Bonjour, pouvez-vous vous présenter ?

Je suis chercheur Inria au Département d’Informatique de l’Ecole Normale Supérieure (ENS). Je dirige une équipe d’une vingtaine de personnes (équipe Sierra), commune entre Inria, le CNRS et l’ENS.

Quel est votre domaine de recherche ?

Nous travaillons principalement en apprentissage automatique (machine learning), avec un accent sur les algorithmes d’optimisation.  Ce domaine est au centre des avancées récentes en intelligence artificielle et a de nombreuses applications scientifiques, industrielles et dans la vie quotidienne.
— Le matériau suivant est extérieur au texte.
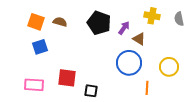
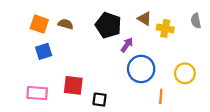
yellow cross: (152, 16) -> (165, 28), moved
purple arrow: (124, 28) -> (127, 45), moved
brown triangle: (139, 39) -> (144, 19), moved

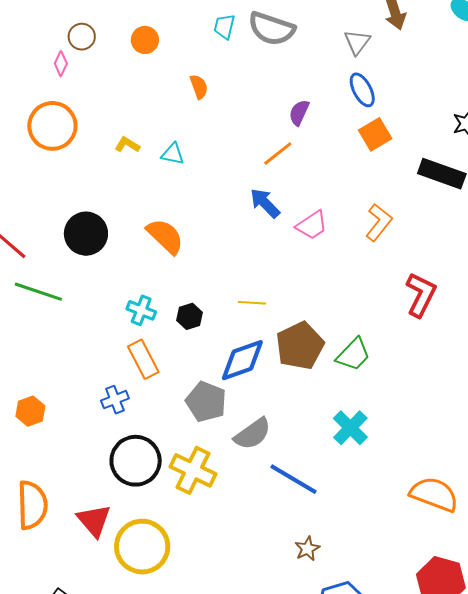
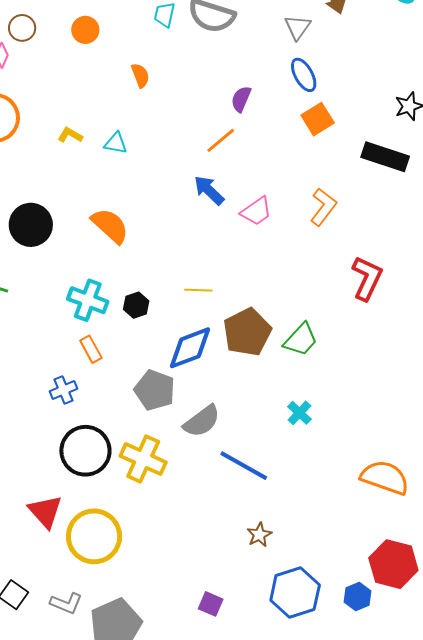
cyan cross: (141, 310) -> (88, 300), size x1.4
orange rectangle: (143, 359) -> (91, 349), size x0.7
cyan cross: (350, 428) -> (299, 413), size x0.7

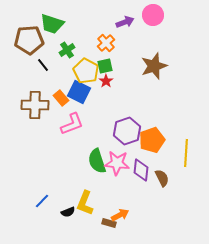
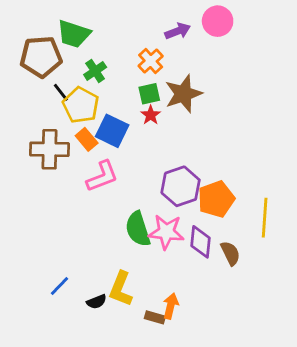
brown star: (154, 66) -> (183, 94), moved
yellow pentagon: (86, 71) -> (81, 105), moved
orange arrow: (120, 215) -> (171, 306), turned -48

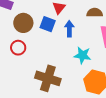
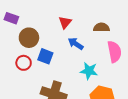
blue square: (48, 24) -> (45, 56), moved
blue arrow: (69, 29) -> (76, 44), turned -56

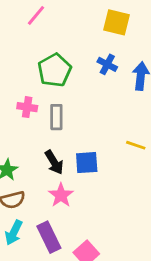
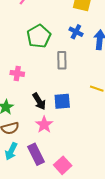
pink cross: (27, 107) -> (17, 73), moved
gray rectangle: (56, 117) -> (62, 60), moved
Notre cœur de travail est de proposer et d’analyser des algorithmes efficaces pour les problèmes de grande taille, typiques dans les applications de l’apprentissage.

Qu’est-ce qui vous a amené à faire des mathématiques ? Y a-t-il eu des rencontres décisives dans votre carrière, ou bien des résultats qui ont profondément marqué votre relation aux mathématiques ?

Après mes études d’ingénieur, je ne me destinais pas à être chercheur.

Un jeu de backgammon offert par mon épouse m’a amené par hasard à lire un article de recherche montrant comment un algorithme qui a appris à jouer tout seul avait battu le champion du monde, une vingtaine d'année avant le go. J’ai alors entrepris de reproduire les résultats sur mon temps libre, ce que j’ai réussi partiellement en me faisant battre par mon algorithme.

C’est alors que j’ai décidé de partir en thèse en Californie sur les thématiques de l’apprentissage automatique, et de devenir chercheur en mathématiques et informatique.

Qu’aimez-vous dans le métier de mathématicien ? Comment le décririez-vous à quelqu’un d’extérieur à la recherche ?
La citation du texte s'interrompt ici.